The return trail actually follows Hazard Beach for about 20 minutes and once again I could not resist the urge to take off my boots and socks so I did. At the end of the beach trail I put my boots back on and headed back into the woods. Although the sign said it was a 2 hour walk to the parking area I figured it would take about 1:15.  Along the way I saw 2 more wallabies and stopped to take some more pictures and videos.
I made it back to my car in 1:15 as expected, took off my boots, put on my flip flops or thongs as they call them here 🙂 and, thinking my adventures were over for the day, began my 45 minute drive to where I was staying for the night. But as I started out of the park I saw a sign for the Cape Tourville Lighthouse to the right.  It didn’t say how far but I figured I’d check it out if it was close (it was already 6:30) so I took the right turn.  I never saw a sign saying how far it was but I could see on my GPS I was only half way after 5 minutes or so. Not really wanting to spend too much time on this I almost turned around (I pulled into a lot) but decided to keep going….and boy am I glad I did.  
When I finally arrived at the lighthouse you could not see it from the parking area.  I got out and followed the signs and walked for 5 minutes or so and I was thinking, “I don’t have time for this” when all of the sudden I walked around a tree and BAM, there was the ocean about 200′ below and you could see the mountains and the bay inlet to Wineglass and it was amazing (you know I couldn’t go a whole day without saying it :-). For the second time today I was totally blown away.  To make it even better they had constructed a wooden walkway that extended out over the rock cliff so you were had a completely unimpeded view of the ocean…and straight down as well….

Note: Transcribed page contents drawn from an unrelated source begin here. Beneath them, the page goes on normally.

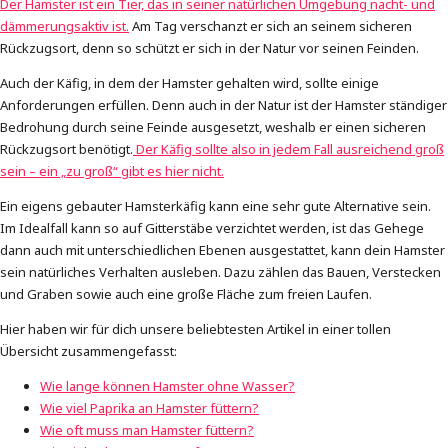
Der Hamster ist ein Tier, das in seiner natürlichen Umgebung nacht- und
dämmerungsaktiv ist.
Am Tag verschanzt er sich an seinem sicheren
Rückzugsort, denn so schützt er sich in der Natur vor seinen Feinden.
Auch der Käfig, in dem der Hamster gehalten wird, sollte einige
Anforderungen erfüllen. Denn auch in der Natur ist der Hamster ständiger
Bedrohung durch seine Feinde ausgesetzt, weshalb er einen sicheren
Rückzugsort benötigt.
Der Käfig sollte also in jedem Fall ausreichend groß
sein – ein „zu groß“ gibt es hier nicht.
Ein eigens gebauter Hamsterkäfig kann eine sehr gute Alternative sein.
Im Idealfall kann so auf Gitterstäbe verzichtet werden, ist das Gehege
dann auch mit unterschiedlichen Ebenen ausgestattet, kann dein Hamster
sein natürliches Verhalten ausleben. Dazu zählen das Bauen, Verstecken
und Graben sowie auch eine große Fläche zum freien Laufen.
Hier haben wir für dich unsere beliebtesten Artikel in einer tollen
Übersicht zusammengefasst:
Wie lange können Hamster ohne Wasser?
Wie viel Paprika an Hamster füttern?
Wie oft muss man Hamster füttern?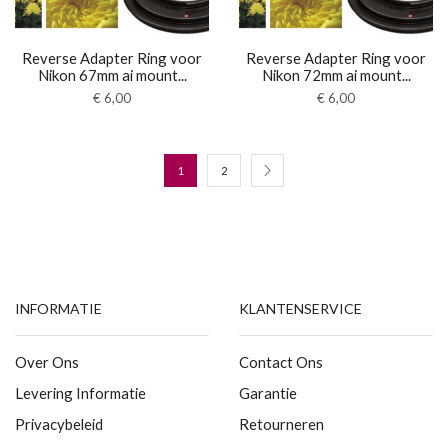
Reverse Adapter Ring voor
Reverse Adapter Ring voor
Nikon 67mm ai mount...
Nikon 72mm ai mount...
€
6,00
€
6,00
1
2
INFORMATIE
KLANTENSERVICE
Over Ons
Contact Ons
Levering Informatie
Garantie
Privacybeleid
Retourneren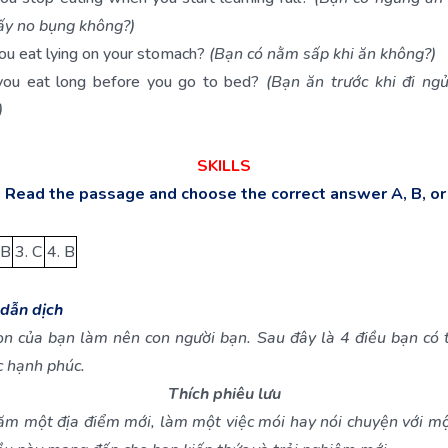
ấy no bụng không?)
u eat lying on your stomach?
(Bạn có nằm sấp khi ăn không?)
ou eat long before you go to bed?
(Bạn ăn trước khi đi ngủ
)
SKILLS
. Read the passage and choose the correct answer A, B, or
 B
3. C
4. B
dẫn dịch
ọn của bạn làm nên con người bạn. Sau đây là 4 điều bạn có 
c hạnh phúc.
Thích phiêu lưu
ăm một địa điểm mới, làm một việc mói hay nói chuyện với mộ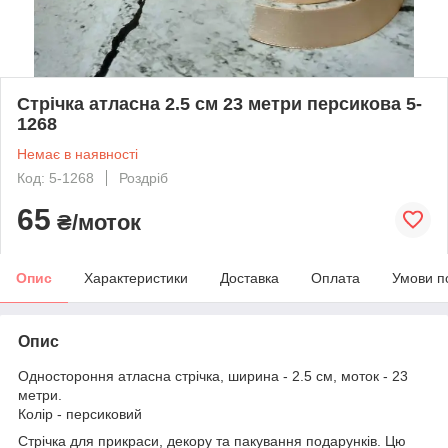
Стрічка атласна 2.5 см 23 метри персикова 5-
1268
Немає в наявності
Код: 5-1268
Роздріб
65
₴/моток
Опис
Характеристики
Доставка
Оплата
Умови п
Опис
Одностороння атласна стрічка, ширина - 2.5 см, моток - 23
метри.
Колір - персиковий
Стрічка для прикраси, декору та пакування подарунків. Цю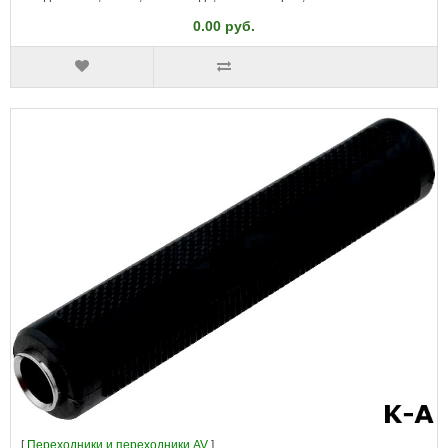
0.00 руб.
[
Переходники и переходники AV
]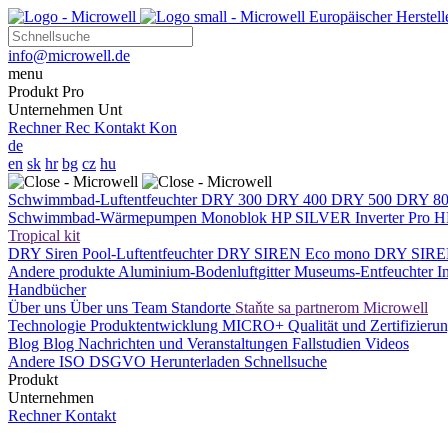
Europäischer Herste
info@microwell.de
menu
Produkt
Pro
Unternehmen
Unt
Rechner
Rec
Kontakt
Kon
de
en
sk
hr
bg
cz
hu
Schwimmbad-Luftentfeuchter
DRY 300
DRY 400
DRY 500
DRY 8
Schwimmbad-Wärmepumpen
Monoblok
HP SILVER Inverter Pro
H
Tropical kit
DRY Siren Pool-Luftentfeuchter
DRY SIREN Eco mono
DRY SIRE
Andere produkte
Aluminium-Bodenluftgitter
Museums-Entfeuchter
I
Handbücher
Über uns
Über uns
Team
Standorte
Staňte sa partnerom Microwell
Technologie
Produktentwicklung
MICRO+
Qualität und Zertifizieru
Blog
Blog
Nachrichten und Veranstaltungen
Fallstudien
Videos
Andere
ISO
DSGVO
Herunterladen
Schnellsuche
Produkt
Unternehmen
Rechner
Kontakt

I walked about the corner and it just seemed to keep getting better.  I read all of the signs and they were very informative about the area (you can see the signs on the View Photos link on the right).  When I came to the last viewing area the one of the signs pointed out 2 small islands just off the coast.  It said that, for some unknown reason, these tiny islands have the largest concentration of bird species (proportionately) of any island in Tasmania where they breed during certain times of the year. From where I was standing I could not see any birds but I was quite far away. Fortunately they had a pair of those mounted binoculars and when I looked through them I could clearly see penguins on 2 of the 3 islands…and that was cool!  I tried to get some pictures from my phone looking through the binoculars and they actually turned out fairly well….
I stood and looked at the birds and penguins for a few more minutes and then backtracked to the car because I just didn’t want to leave this place.  I thanked God for His creation, for sharing it with me and for not allowing me to turn around earlier.  🙂  I LOVED this place.  I stood for 10 minutes or longer just staring out at the sea and watching the interesting wave patterns and I saw a dolphin swimming way down below. It was a magical site and a perfect way to end another great day….but wait there’s more (and if you buy now we’ll through in a second set of crap that you don’t need! ha ha).  As I was driving back to the main road I saw another walibee so I took more pictures. 🙂
All in all it was another great day in the land of Oz.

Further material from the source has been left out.